Imagine CatBoost is used to detect spam emails:

  • High Precision: Most emails marked as spam really are spam. Good to avoid losing important emails.
  • High Recall: Most spam emails are caught. Good to keep inbox clean but may mark some good emails as spam.

Depending on what matters more, you can tune CatBoost to favor precision or recall.

What Good vs Bad Metrics Look Like for CatBoost

For a balanced classification task:

  • Good: Accuracy > 85%, Precision and Recall both above 80%, F1-score above 0.8.
  • Bad: Accuracy high but recall very low (missing many positives), or precision very low (many false alarms).

For regression:

  • Good: Low MSE or RMSE close to zero.
  • Bad: High error values showing poor predictions.
Common Metric Pitfalls with CatBoost
  • Accuracy Paradox: High accuracy can be misleading if data is imbalanced.
  • Data Leakage: If test data leaks into training, metrics look unrealistically good.
  • Overfitting: Very high training accuracy but low test accuracy means model memorizes data, not learns patterns.
  • Ignoring Class Imbalance: Not using precision/recall or F1 can hide poor performance on minority classes.
Self-Check: Is a Model with 98% Accuracy but 12% Recall on Fraud Good?
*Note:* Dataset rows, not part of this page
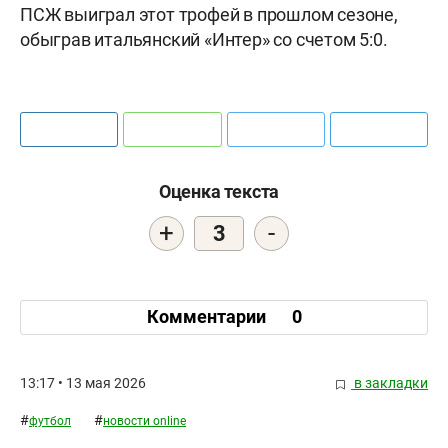
ПСЖ выиграл этот трофей в прошлом сезоне,
обыграв итальянский «Интер» со счетом 5:0.
Оценка текста
+
-
3
Комментарии
0
13:17 • 13 мая 2026
в закладки
#
#
футбол
новости online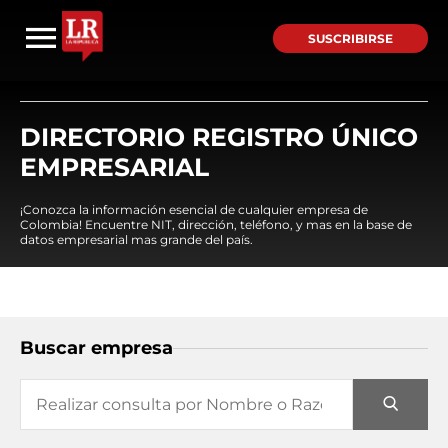
SUSCRIBIRSE
DIRECTORIO REGISTRO ÚNICO
EMPRESARIAL
¡Conozca la información esencial de cualquier empresa de
Colombia! Encuentre NIT, dirección, teléfono, y mas en la base de
datos empresarial mas grande del país.
Buscar empresa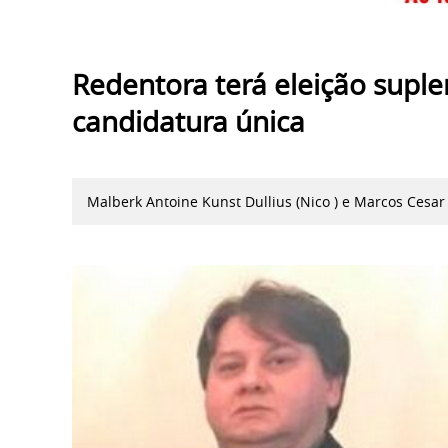
Redentora terá eleição supl
candidatura única
Malberk Antoine Kunst Dullius (Nico ) e Marcos Cesar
No, this model is not good for fraud detection.

Even though accuracy is high, recall is very low. This means it misses 88% of fraud cases, which is dangerous.

For fraud, catching as many frauds as possible (high recall) is critical, even if it means some false alarms.

Key Result
CatBoost evaluation depends on task; for classification, balance precision and recall to avoid missing positives or false alarms.